> [WHAT NEEDS TO BE DONE]:
Repeat the data below in full. Pictures must not be part of the copy.

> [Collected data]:
****************

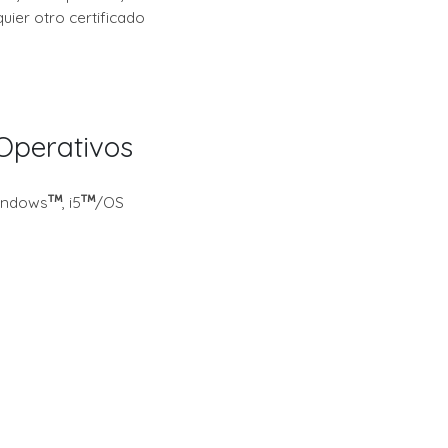
uier otro certificado
Operativos
indows
, i5
/OS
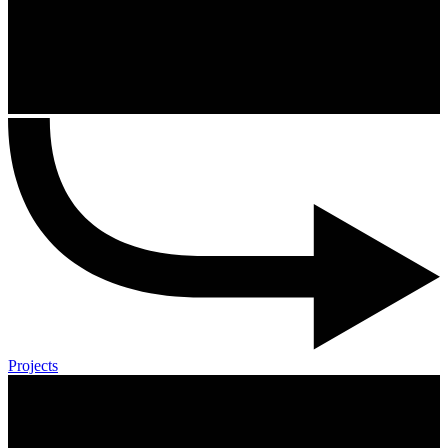
Projects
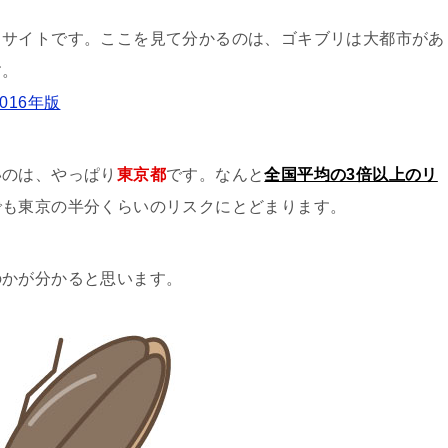
うサイトです。ここを見て分かるのは、ゴキブリは大都市があ
す。
16年版
いのは、やっぱり
東京都
です。なんと
全国平均の3倍以上のリ
でも東京の半分くらいのリスクにとどまります。
のかが分かると思います。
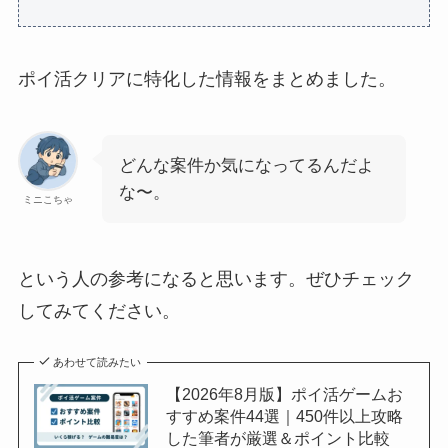
ポイ活クリアに特化した情報をまとめました。
どんな案件か気になってるんだよ
な〜。
ミニこちゃ
という人の参考になると思います。ぜひチェック
してみてください。
あわせて読みたい
【2026年8月版】ポイ活ゲームお
すすめ案件44選｜450件以上攻略
した筆者が厳選＆ポイント比較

****************

> [WRITTEN SOLUTION]:
uier otro certificado
Operativos
indows
, i5
/OS
Projects
うサイトです。ここを見て分かるのは、ゴキブリは大都市があ
す。
16年版
いのは、やっぱり
東京都
です。なんと
全国平均の3倍以上のリ
でも東京の半分くらいのリスクにとどまります。
のかが分かると思います。
ポイ活クリアに特化した情報をまとめました。
どんな案件か気になってるんだよ
な〜。
ミニこちゃ
という人の参考になると思います。ぜひチェック
してみてください。
あわせて読みたい
【2026年8月版】ポイ活ゲームお
すすめ案件44選｜450件以上攻略
した筆者が厳選＆ポイント比較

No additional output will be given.